*Task to complete*. Set down exactly the lines below, from the one containing "This screenshot has height=2227, width=1280." through the final line, and include no others.

__________

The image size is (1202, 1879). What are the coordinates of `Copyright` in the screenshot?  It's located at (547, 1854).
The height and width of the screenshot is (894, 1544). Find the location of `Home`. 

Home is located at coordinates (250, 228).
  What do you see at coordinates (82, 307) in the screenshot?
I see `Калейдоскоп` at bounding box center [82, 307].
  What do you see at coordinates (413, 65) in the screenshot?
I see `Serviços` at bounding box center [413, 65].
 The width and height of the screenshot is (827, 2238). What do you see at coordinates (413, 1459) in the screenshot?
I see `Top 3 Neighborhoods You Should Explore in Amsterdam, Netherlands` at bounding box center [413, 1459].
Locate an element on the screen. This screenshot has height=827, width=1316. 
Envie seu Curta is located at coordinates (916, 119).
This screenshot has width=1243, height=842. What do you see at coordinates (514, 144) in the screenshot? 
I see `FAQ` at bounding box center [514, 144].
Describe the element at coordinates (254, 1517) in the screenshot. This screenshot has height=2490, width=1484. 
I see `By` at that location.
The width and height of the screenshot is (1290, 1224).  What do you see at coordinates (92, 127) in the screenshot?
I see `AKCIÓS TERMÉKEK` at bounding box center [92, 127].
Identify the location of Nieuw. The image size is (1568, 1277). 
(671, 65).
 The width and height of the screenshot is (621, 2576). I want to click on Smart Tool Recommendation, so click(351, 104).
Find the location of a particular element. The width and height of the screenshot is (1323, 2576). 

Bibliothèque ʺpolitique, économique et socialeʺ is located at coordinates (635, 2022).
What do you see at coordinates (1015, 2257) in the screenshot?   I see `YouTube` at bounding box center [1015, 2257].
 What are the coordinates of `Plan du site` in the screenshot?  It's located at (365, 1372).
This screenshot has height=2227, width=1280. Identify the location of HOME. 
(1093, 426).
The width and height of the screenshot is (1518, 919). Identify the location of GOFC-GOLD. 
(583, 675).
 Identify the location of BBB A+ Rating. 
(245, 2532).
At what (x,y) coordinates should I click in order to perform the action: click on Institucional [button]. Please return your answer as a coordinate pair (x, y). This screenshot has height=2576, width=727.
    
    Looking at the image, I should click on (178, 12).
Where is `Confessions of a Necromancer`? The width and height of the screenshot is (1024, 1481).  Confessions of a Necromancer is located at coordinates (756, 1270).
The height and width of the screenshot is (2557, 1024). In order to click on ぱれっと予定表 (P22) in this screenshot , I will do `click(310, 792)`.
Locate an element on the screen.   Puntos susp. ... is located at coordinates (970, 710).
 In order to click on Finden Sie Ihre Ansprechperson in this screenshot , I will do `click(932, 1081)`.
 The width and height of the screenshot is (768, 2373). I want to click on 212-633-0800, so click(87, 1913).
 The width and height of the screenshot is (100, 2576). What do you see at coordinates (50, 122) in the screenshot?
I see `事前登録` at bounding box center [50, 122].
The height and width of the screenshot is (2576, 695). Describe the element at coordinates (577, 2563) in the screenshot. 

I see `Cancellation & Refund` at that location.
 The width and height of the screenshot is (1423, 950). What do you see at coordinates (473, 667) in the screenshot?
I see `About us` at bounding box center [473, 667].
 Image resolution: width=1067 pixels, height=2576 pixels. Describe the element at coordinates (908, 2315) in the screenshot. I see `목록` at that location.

__________

*Solution for this task*.
This screenshot has height=2227, width=1280. Identify the location of HOME. 
(1093, 426).
The width and height of the screenshot is (1518, 919). Identify the location of GOFC-GOLD. 
(583, 675).
 Identify the location of BBB A+ Rating. 
(245, 2532).
At what (x,y) coordinates should I click in order to perform the action: click on Institucional [button]. Please return your answer as a coordinate pair (x, y). This screenshot has height=2576, width=727.
    
    Looking at the image, I should click on (178, 12).
Where is `Confessions of a Necromancer`? The width and height of the screenshot is (1024, 1481).  Confessions of a Necromancer is located at coordinates (756, 1270).
The height and width of the screenshot is (2557, 1024). In order to click on ぱれっと予定表 (P22) in this screenshot , I will do `click(310, 792)`.
Locate an element on the screen.   Puntos susp. ... is located at coordinates (970, 710).
 In order to click on Finden Sie Ihre Ansprechperson in this screenshot , I will do `click(932, 1081)`.
 The width and height of the screenshot is (768, 2373). I want to click on 212-633-0800, so click(87, 1913).
 The width and height of the screenshot is (100, 2576). What do you see at coordinates (50, 122) in the screenshot?
I see `事前登録` at bounding box center [50, 122].
The height and width of the screenshot is (2576, 695). Describe the element at coordinates (577, 2563) in the screenshot. 

I see `Cancellation & Refund` at that location.
 The width and height of the screenshot is (1423, 950). What do you see at coordinates (473, 667) in the screenshot?
I see `About us` at bounding box center [473, 667].
 Image resolution: width=1067 pixels, height=2576 pixels. Describe the element at coordinates (908, 2315) in the screenshot. I see `목록` at that location.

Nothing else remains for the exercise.